Un’interpretazione più simbolica, invece, vede in questa reazione una manifestazione di timore religioso. Difatti, in un periodo in cui le pestilenze erano viste come punizioni divine, la danza potrebbe essere stata una sorta di rito purificatorio collettivo, un tentativo disperato di placare la collera di Dio.

Cosa ci insegna l’epidemia di danza del 1518?

Oggi, guardando a quei fatti del 1518, è possibile dedurre qualcosa di profondamente umano: la nostra fragilità interiore, sotto il peso dell’oppressione, della fame o della paura, può trovare la forza di cui ha bisogno e una via di fuga in atti fisici estremi. Un po’ come se il corpo, spesso silenziato dalla razionalità, si ribellasse e prendesse il sopravvento.

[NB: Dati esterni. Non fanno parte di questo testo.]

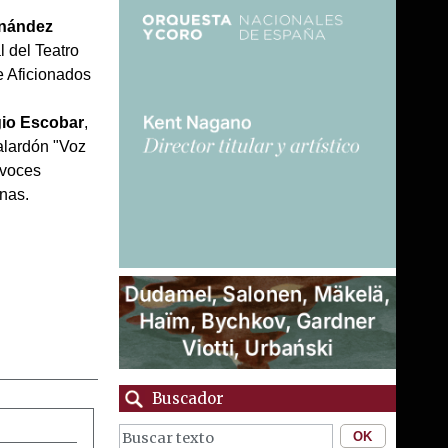
nández
al del Teatro
e Aficionados
io Escobar
,
galardón "Voz
 voces
inas.
Buscador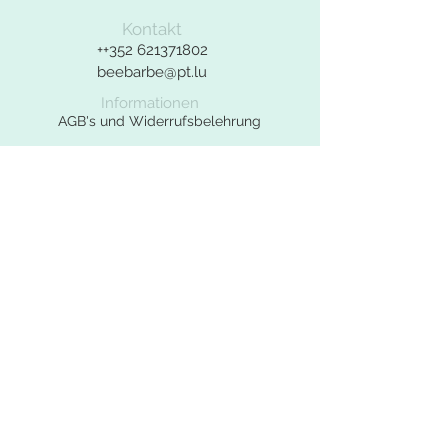
Bei Fragen zu dem Produkt bitte das
Kontakt
Kontaktformular benutzen.
++352
621371802
beebarbe@pt.lu
Informationen
AGB's und Widerrufsbelehrung
Widerrufsformular
Datenschutzerklärung
Impressum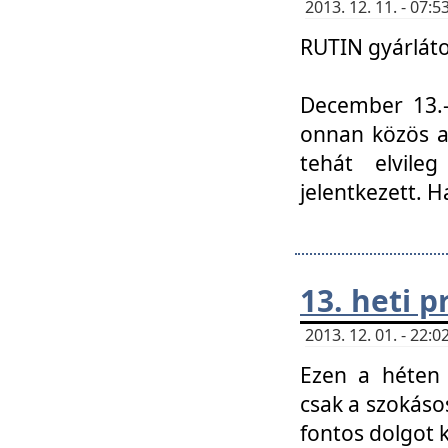
2013. 12. 11. - 07
RUTIN gyárláto
December 13.-á
onnan közös a
tehát elvile
jelentkezett. H
13. heti 
2013. 12. 01. - 22
Ezen a héten
csak a szokáso
fontos dolgot 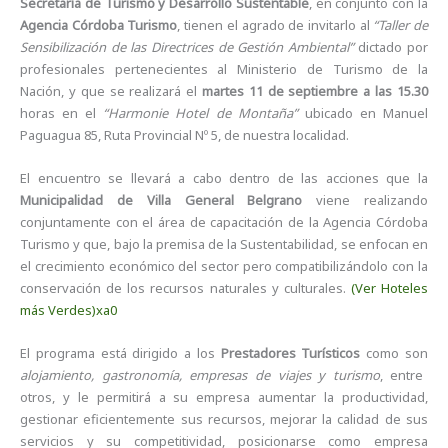
Secretaría de Turismo y Desarrollo Sustentable
, en conjunto con la
Agencia Córdoba Turismo
, tienen el agrado de invitarlo al
“Taller de
Sensibilización de las Directrices de Gestión Ambiental”
dictado por
profesionales pertenecientes al Ministerio de Turismo de la
Nación, y que se realizará el
martes 11 de septiembre a las 15.30
horas en el
“Harmonie Hotel de Montaña”
ubicado en Manuel
Paguagua 85, Ruta Provincial Nº 5, de nuestra localidad.
El encuentro se llevará a cabo dentro de las acciones que la
Municipalidad de Villa General Belgrano
viene realizando
conjuntamente con el área de capacitación de la Agencia Córdoba
Turismo y que, bajo la premisa de la Sustentabilidad, se enfocan en
el crecimiento económico del sector pero compatibilizándolo con la
conservación de los recursos naturales y culturales.
(Ver Hoteles
más Verdes)xa0
El programa está dirigido a los
Prestadores Turísticos
como son
alojamiento, gastronomía, empresas de viajes y turismo
, entre
otros, y le permitirá a su empresa aumentar la productividad,
gestionar eficientemente sus recursos, mejorar la calidad de sus
servicios y su competitividad, posicionarse como empresa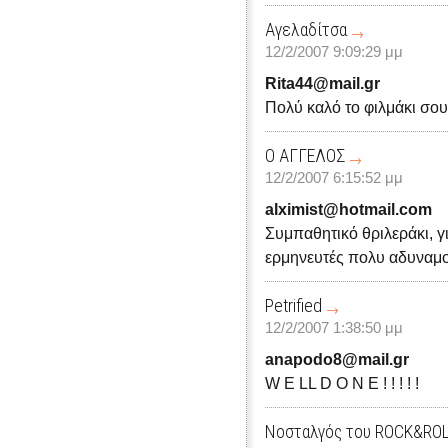
Αγελαδίτσα
12/2/2007 9:09:29 μμ
Rita44@mail.gr
Πολύ καλό το φιλμάκι σου!
Ο ΑΓΓΕΛΟΣ
12/2/2007 6:15:52 μμ
alximist@hotmail.com
Συμπαθητικό θριλεράκι, γι
ερμηνευτές πολυ αδυναμοι
Petrified
12/2/2007 1:38:50 μμ
anapodo8@mail.gr
W E LL D O N E ! ! ! ! !
Νοσταλγός του ROCK&RO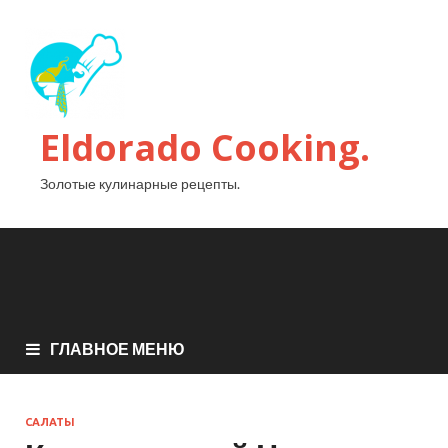
Eldorado Сooking.
Золотые кулинарные рецепты.
ГЛАВНОЕ МЕНЮ
САЛАТЫ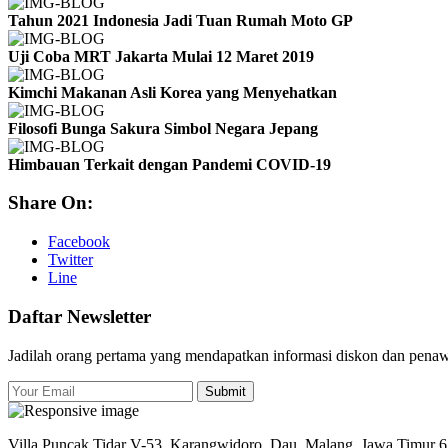
Tahun 2021 Indonesia Jadi Tuan Rumah Moto GP
Uji Coba MRT Jakarta Mulai 12 Maret 2019
Kimchi Makanan Asli Korea yang Menyehatkan
Filosofi Bunga Sakura Simbol Negara Jepang
Himbauan Terkait dengan Pandemi COVID-19
Share On:
Facebook
Twitter
Line
Daftar Newsletter
Jadilah orang pertama yang mendapatkan informasi diskon dan pena
Submit
Villa Puncak Tidar V-53, Karangwidoro, Dau, Malang, Jawa Timur 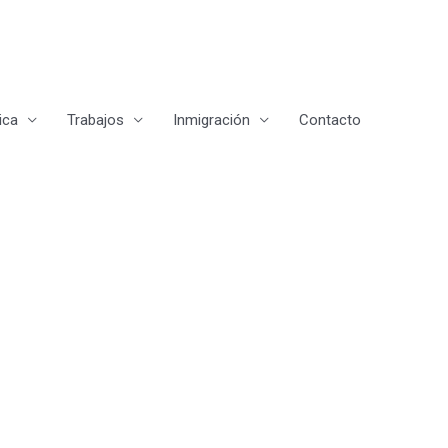
ica
Trabajos
Inmigración
Contacto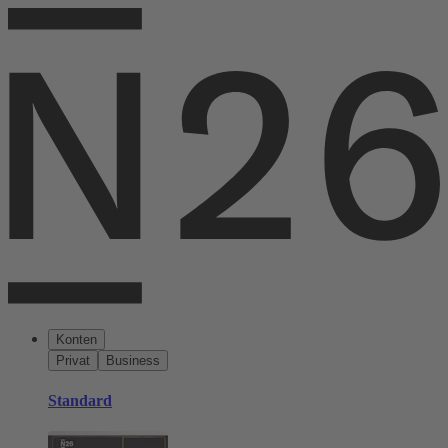
Konten
Privat
Business
Standard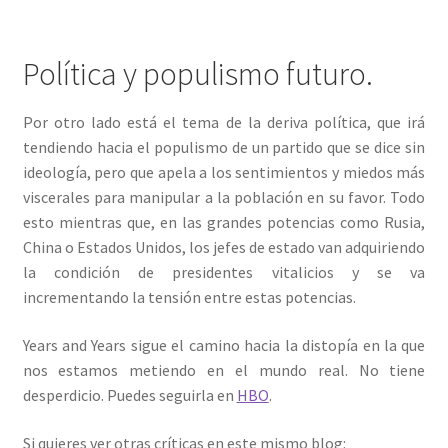
Política y populismo futuro.
Por otro lado está el tema de la deriva política, que irá
tendiendo hacia el populismo de un partido que se dice sin
ideología, pero que apela a los sentimientos y miedos más
viscerales para manipular a la población en su favor. Todo
esto mientras que, en las grandes potencias como Rusia,
China o Estados Unidos, los jefes de estado van adquiriendo
la condición de presidentes vitalicios y se va
incrementando la tensión entre estas potencias.
Years and Years sigue el camino hacia la distopía en la que
nos estamos metiendo en el mundo real. No tiene
desperdicio. Puedes seguirla en
HBO
.
Si quieres ver otras críticas en este mismo blog: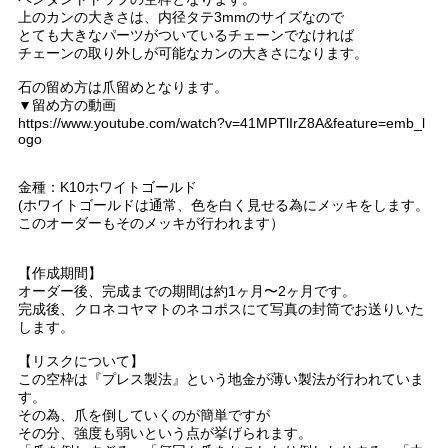
上のカンの大きさは、内径タテ3mmのサイズなので
とても大きなパーツがついているチェーンでなければ
チェーンの取り外しが可能なカンの大きさになります。
石の留め方は爪留めとなります。
▼留め方の動画
https://www.youtube.com/watch?v=41MPTlIrZ8A&feature=emb_l
ogo
金種：K10ホワイトゴールド
(ホワイトゴールドは通常、色を白く見せる為にメッキをします。
このオーダーもそのメッキが行われます）
【作成期間】
オーダー後、完成までの期間は約1ヶ月〜2ヶ月です。
完成後、クロネコヤマトのネコポスにて写真の封筒でお送りいた
します。
【リスクについて】
この空枠は『プレス製法』という地金が薄い製法が行われていま
す。
その為、爪を倒していくのが簡単ですが
その分、強度も弱いという点が挙げられます。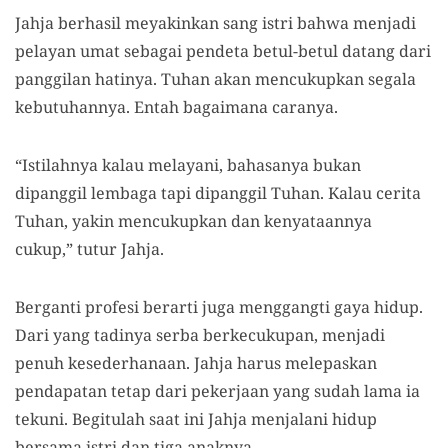
Jahja berhasil meyakinkan sang istri bahwa menjadi
pelayan umat sebagai pendeta betul-betul datang dari
panggilan hatinya. Tuhan akan mencukupkan segala
kebutuhannya. Entah bagaimana caranya.
“Istilahnya kalau melayani, bahasanya bukan
dipanggil lembaga tapi dipanggil Tuhan. Kalau cerita
Tuhan, yakin mencukupkan dan kenyataannya
cukup,” tutur Jahja.
Berganti profesi berarti juga menggangti gaya hidup.
Dari yang tadinya serba berkecukupan, menjadi
penuh kesederhanaan. Jahja harus melepaskan
pendapatan tetap dari pekerjaan yang sudah lama ia
tekuni. Begitulah saat ini Jahja menjalani hidup
bersama istri dan tiga anaknya.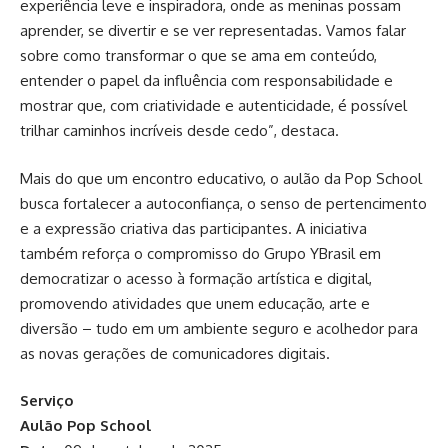
experiência leve e inspiradora, onde as meninas possam
aprender, se divertir e se ver representadas. Vamos falar
sobre como transformar o que se ama em conteúdo,
entender o papel da influência com responsabilidade e
mostrar que, com criatividade e autenticidade, é possível
trilhar caminhos incríveis desde cedo”, destaca.
Mais do que um encontro educativo, o aulão da Pop School
busca fortalecer a autoconfiança, o senso de pertencimento
e a expressão criativa das participantes. A iniciativa
também reforça o compromisso do Grupo YBrasil em
democratizar o acesso à formação artística e digital,
promovendo atividades que unem educação, arte e
diversão – tudo em um ambiente seguro e acolhedor para
as novas gerações de comunicadores digitais.
Serviço
Aulão Pop School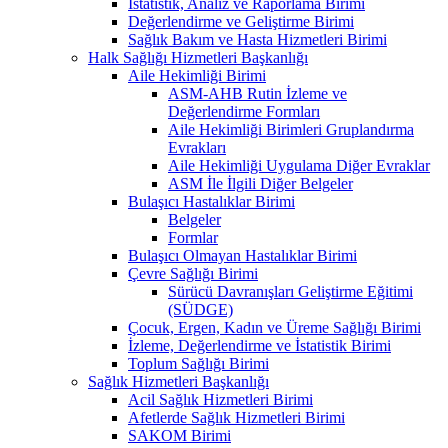
İstatistik, Analiz ve Raporlama Birimi
Değerlendirme ve Geliştirme Birimi
Sağlık Bakım ve Hasta Hizmetleri Birimi
Halk Sağlığı Hizmetleri Başkanlığı
Aile Hekimliği Birimi
ASM-AHB Rutin İzleme ve
Değerlendirme Formları
Aile Hekimliği Birimleri Gruplandırma
Evrakları
Aile Hekimliği Uygulama Diğer Evraklar
ASM İle İlgili Diğer Belgeler
Bulaşıcı Hastalıklar Birimi
Belgeler
Formlar
Bulaşıcı Olmayan Hastalıklar Birimi
Çevre Sağlığı Birimi
Sürücü Davranışları Geliştirme Eğitimi
(SÜDGE)
Çocuk, Ergen, Kadın ve Üreme Sağlığı Birimi
İzleme, Değerlendirme ve İstatistik Birimi
Toplum Sağlığı Birimi
Sağlık Hizmetleri Başkanlığı
Acil Sağlık Hizmetleri Birimi
Afetlerde Sağlık Hizmetleri Birimi
SAKOM Birimi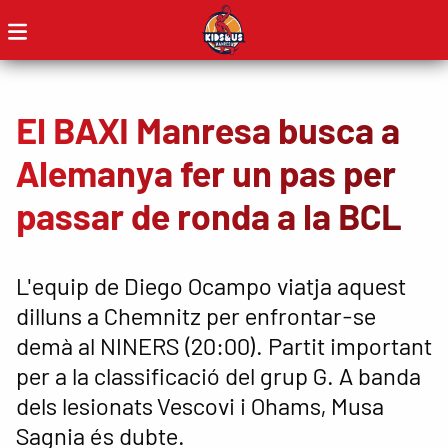
El BAXI Manresa busca a
Alemanya fer un pas per
passar de ronda a la BCL
L'equip de Diego Ocampo viatja aquest
dilluns a Chemnitz per enfrontar-se
demà al NINERS (20:00). Partit important
per a la classificació del grup G. A banda
dels lesionats Vescovi i Ohams, Musa
Sagnia és dubte.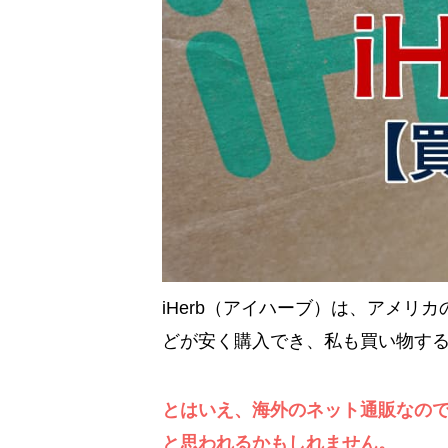
iHerb（アイハーブ）は、アメ
どが安く購入でき、私も買い物す
とはいえ、海外のネット通販なの
と思われるかもしれません。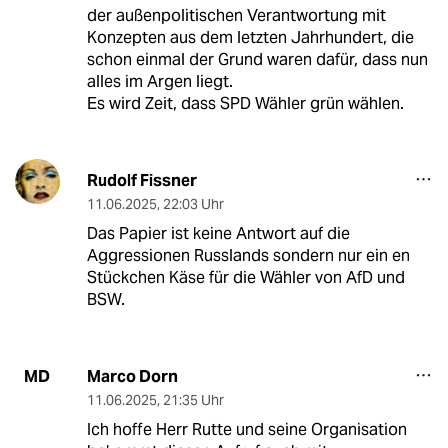
der außenpolitischen Verantwortung mit
Konzepten aus dem letzten Jahrhundert, die
schon einmal der Grund waren dafür, dass nun
alles im Argen liegt.
Es wird Zeit, dass SPD Wähler grün wählen.
Rudolf Fissner
11.06.2025
,
22:03 Uhr
Das Papier ist keine Antwort auf die
Aggressionen Russlands sondern nur ein en
Stückchen Käse für die Wähler von AfD und
BSW.
Marco Dorn
MD
11.06.2025
,
21:35 Uhr
Ich hoffe Herr Rutte und seine Organisation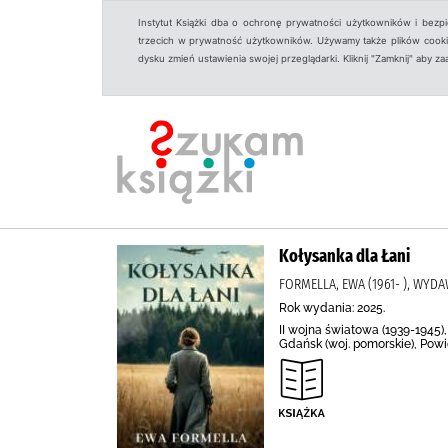
Instytut Książki dba o ochronę prywatności użytkowników i bezp
trzecich w prywatność użytkowników. Używamy także plików cookies
dysku zmień ustawienia swojej przeglądarki. Kliknij "Zamknij" aby z
Kołysanka dla Łani
FORMELLA, EWA (1961- ), WYD
Rok wydania: 2025.
II wojna światowa (1939-1945
Gdańsk (woj. pomorskie), Powi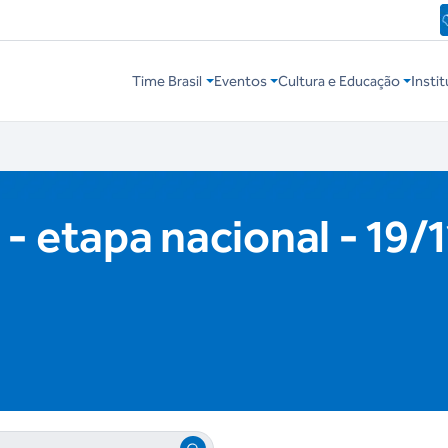
Time Brasil
Eventos
Cultura e Educação
Instit
- etapa nacional - 19/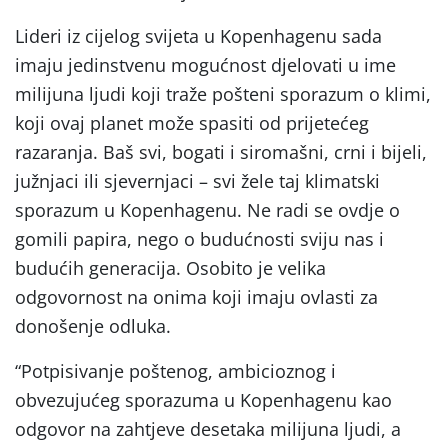
Lideri iz cijelog svijeta u Kopenhagenu sada
imaju jedinstvenu mogućnost djelovati u ime
milijuna ljudi koji traže pošteni sporazum o klimi,
koji ovaj planet može spasiti od prijetećeg
razaranja. Baš svi, bogati i siromašni, crni i bijeli,
južnjaci ili sjevernjaci – svi žele taj klimatski
sporazum u Kopenhagenu. Ne radi se ovdje o
gomili papira, nego o budućnosti sviju nas i
budućih generacija. Osobito je velika
odgovornost na onima koji imaju ovlasti za
donošenje odluka.
“Potpisivanje poštenog, ambicioznog i
obvezujućeg sporazuma u Kopenhagenu kao
odgovor na zahtjeve desetaka milijuna ljudi, a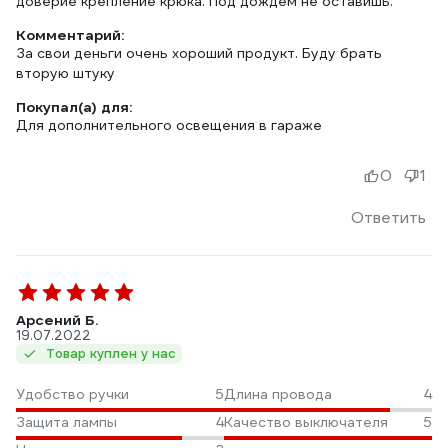
доверие крепление крюка. Под дождём не оставишь.
Комментарий:
За свои деньги очень хороший продукт. Буду брать
вторую штуку
Покупал(а) для:
Для дополнительного освещения в гараже
0
1
Ответить
Арсений Б.
19.07.2022
Товар куплен у нас
Удобство ручки
5
Длина провода
4
Защита лампы
4
Качество выключателя
5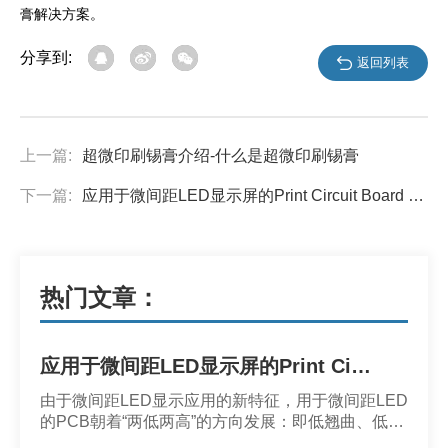
膏解决方案。
分享到:
返回列表
上一篇:
超微印刷锡膏介绍-什么是超微印刷锡膏
下一篇:
应用于微间距LED显示屏的Print Circuit Board 的趋势与新需求_微间距LED显示屏封装无铅锡膏焊料深圳福英达分享
热门文章：
应用于微间距LED显示屏的Print Circuit Board 的趋势与新需求_微间距LED显示屏封装无铅锡膏焊料深圳福英达分享
由于微间距LED显示应用的新特征，用于微间距LED
的PCB朝着“两低两高”的方向发展：即低翘曲、低涨
缩、高模量和高导热。高导热的特性是为了解决微间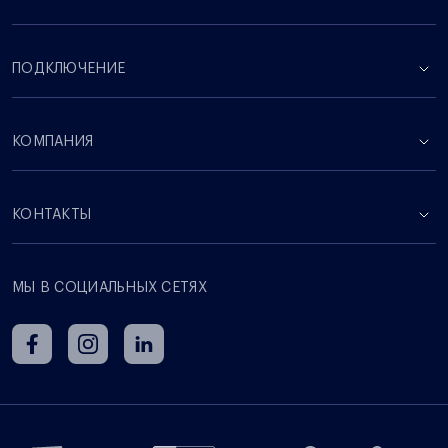
ПОДКЛЮЧЕНИЕ
КОМПАНИЯ
КОНТАКТЫ
МЫ В СОЦИАЛЬНЫХ СЕТЯХ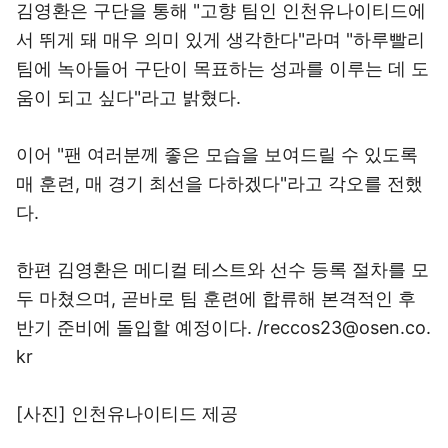
김영환은 구단을 통해 "고향 팀인 인천유나이티드에
서 뛰게 돼 매우 의미 있게 생각한다"라며 "하루빨리
팀에 녹아들어 구단이 목표하는 성과를 이루는 데 도
움이 되고 싶다"라고 밝혔다.
이어 "팬 여러분께 좋은 모습을 보여드릴 수 있도록
매 훈련, 매 경기 최선을 다하겠다"라고 각오를 전했
다.
한편 김영환은 메디컬 테스트와 선수 등록 절차를 모
두 마쳤으며, 곧바로 팀 훈련에 합류해 본격적인 후
반기 준비에 돌입할 예정이다. /reccos23@osen.co.
kr
[사진] 인천유나이티드 제공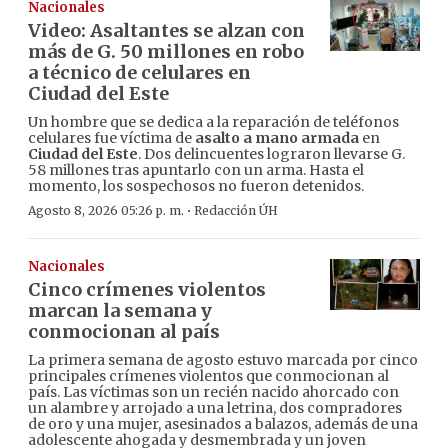
Nacionales
Video: Asaltantes se alzan con
más de G. 50 millones en robo
a técnico de celulares en
Ciudad del Este
Un hombre que se dedica a la reparación de teléfonos
celulares fue víctima de
asalto a mano armada
en
Ciudad del Este
. Dos delincuentes lograron llevarse G.
58 millones tras apuntarlo con un arma. Hasta el
momento, los sospechosos no fueron detenidos.
·
Agosto 8, 2026 05:26 p. m.
Redacción ÚH
Nacionales
Cinco crímenes violentos
marcan la semana y
conmocionan al país
La primera semana de agosto estuvo marcada por cinco
principales crímenes violentos que conmocionan al
país. Las víctimas son un recién nacido ahorcado con
un alambre y arrojado a una letrina, dos compradores
de oro y una mujer, asesinados a balazos, además de una
adolescente ahogada y desmembrada y un joven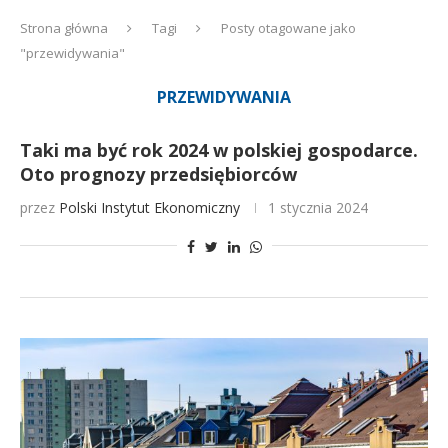
Strona główna
Tagi
Posty otagowane jako
"przewidywania"
PRZEWIDYWANIA
Taki ma być rok 2024 w polskiej gospodarce.
Oto prognozy przedsiębiorców
przez
Polski Instytut Ekonomiczny
1 stycznia 2024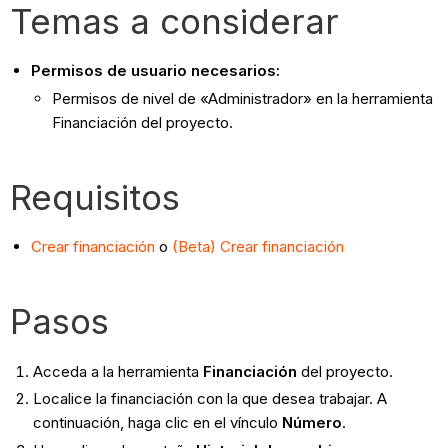
Temas a considerar
Permisos de usuario necesarios:
Permisos de nivel de «Administrador» en la herramienta
Financiación del proyecto.
Requisitos
Crear financiación
o
(Beta) Crear financiación
Pasos
Acceda a la herramienta
Financiación
del proyecto.
Localice la financiación con la que desea trabajar. A
continuación, haga clic en el vínculo
Número
.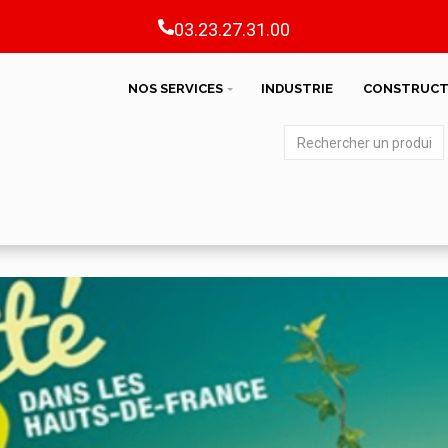
03.23.27.31.00
NOS SERVICES
INDUSTRIE
CONSTRUCT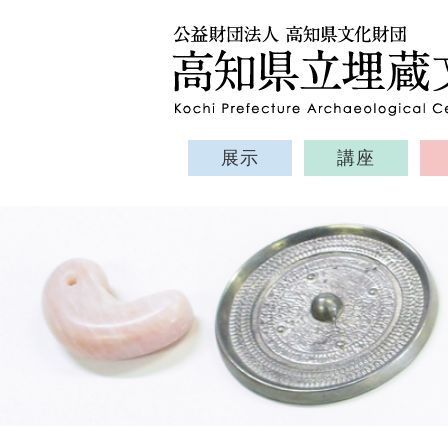
展示
講座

Seppur lontano nel tempo, poi, il fenomeno di Strasburgo ricorda comunque dinamiche moderne: il bisogno di evadere, le crisi psicosociali, la ricerca di un senso in un mondo caotico. Chissà, magari, seppur a modo loro, quei danzatori disperati erano i precursori di qualcosa che anche adesso ci riguarda: la lotta tra controllo e libertà, tra costrizione e catarsi. E forse proprio per questo anche noi, benché in forme e maniere differenti, e non rendendocene neanche conto, continuiamo a danzare pur di non impazzire!